- A freshly developed drug called VBIT-4 prevents learning and memory deficits in Alzheimer’s mice.
- VBIT-4 stops mitochondria-associated neuron death, indicating the prevention of neurodegeneration.
- Inflammation of the brain (neuroinflammation), implicated in triggering Alzheimer’s, is prevented by VBIT-4.
Someone develops Alzheimer’s disease (AD) every 66 seconds in the United States. However, we still don’t know what triggers this neurodegenerative disease. Now, researchers from the Ben-Gurion University of the Negev in Israel have clued in on a protein called VDAC1. VDAC1 is embedded within the walls of mitochondria and transports a multitude of molecules, including NAD+. Moreover, VDAC1 has the power to evoke inflammation and programmed cell death — apoptosis.
As reported in Translational Neurodegeneration, Verma and colleagues demonstrate that targeting VDAC1 with a drug called VBIT-4 prevents many of the symptoms and brain dysfunction associated with AD. By placing 20 mg/kg of VBIT-4 in the drinking water of AD mice, the Israeli scientists were able to prevent memory loss and neurodegeneration, the most prominent features of AD. They also prevented neuroinflammation with VBIT-4, pointing to inflammation as an AD trigger.
Inhibiting Mitochondrial Dysfunction Prevents Alzheimer’s Symptoms
To test the effects of VBIT-4, Verma and colleagues gave 20 mg/kg of the drug to 5xFAD mice, a well-studied mouse model for AD. The AD mice were then subjected to a series of behavioral tests to assess their learning and memory. One of these tests called the radial arm water maze, involved the mice learning to navigate and remember the location of an escape platform.
During the maze test, AD mice that did not receive VBIT-4 made nearly twice as many errors and took twice as long to find the platform as normal mice. However, AD mice given VBIT-4 did just as well as normal mice on the test. These findings suggest that treatment with VBIT-4 prevents learning and memory deficiencies associated with AD mice.
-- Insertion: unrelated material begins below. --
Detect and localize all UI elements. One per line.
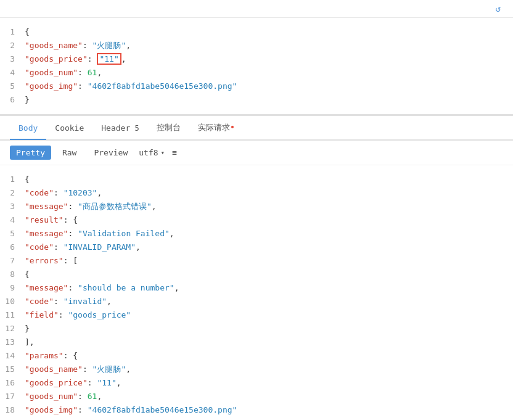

Once the behavioral tests were completed, Verma and colleagues examined the mice’s brains for signs of neurodegeneration. To conduct this examination, Verma and colleagues measured a protein called synaptophysin, which is only found in neurons. They found a 3-fold decrease in synaptophysin in the brains of untreated AD mice. In contrast, AD mice treated with VBIT-4 did not exhibit a reduction in this protein, suggesting the prevention of neurodegeneration.
VBIT-4 works by preventing VDAC1 from forming a large channel within the outer wall of mitochondria. It is this large hole that allows various factors to be released from the mitochondria and activate inflammation and apoptosis. While Verma and colleagues showed that apoptosis and neuron loss was mitigated by VBIT-4, they further investigated whether VBIT-4 could prevent inflammation.
To assess inflammation, the researchers measured various factors, including a protein called NF-𝜅B-p65. They found that the mRNA for NF-𝜅B-p65 was dramatically increased in the brains of untreated AD mice. However, AD mice treated with VBIT-4 did not display this increase. These findings suggest that VBIT-4 treatment can prevent features of neuroinflammation in AD mice.
Targeting Mitochondrial Health to Counter Aging
VBIT-4: A Future Anti-Aging Drug?
Overall, the findings of Verma and colleagues suggest that VBIT-4 prevents much of the symptoms and brain pathology associated with AD by preventing VDAC1 proteins from forming an apoptosis and inflammation-mediating channel in mitochondria. If held up in future animal and human studies, these findings could revolutionize the way AD patients are treated.
Furthermore, Verma and colleagues have previously shown that VBIT-4, and another one of their drugs called VBIT-12 prevent mitochondrial dysfunction and apoptosis in mouse models for type 2 diabetes, lupus, and colitis. This could mean that these VBIT drugs, targeting the so-called gatekeeper of mitochondria, VDAC1, could potentially treat these diseases in the future if these findings can be translated to humans.
Current Interventions for Targeting Mitochondrial Health
Mitochondrial dysfunction is a hallmark of aging, meaning that it underlies several chronic age-related conditions, including neurodegeneration. Our mitochondria produce cellular energy and are thus critical for cell survival and ultimately organ and tissue function. As we age, our mitochondria tend to become less efficient, leading to their dysfunction.
It may be possible to slow the deterioration of our mitochondria with several strategies, including diet and exercise. For example, caloric restriction — consuming fewer calories by eating less food — has been shown to increase the energy produced by mitochondria. Furthermore, exercise has been shown to improve muscle mitochondrial health, which may aid in countering the age-related decline in muscle strength and size — sarcopenia. Pharmacological interventions that have been shown to improve mitochondrial health or counter ROS include senolytics, NAD+ precursors, and polyphenols like resveratrol.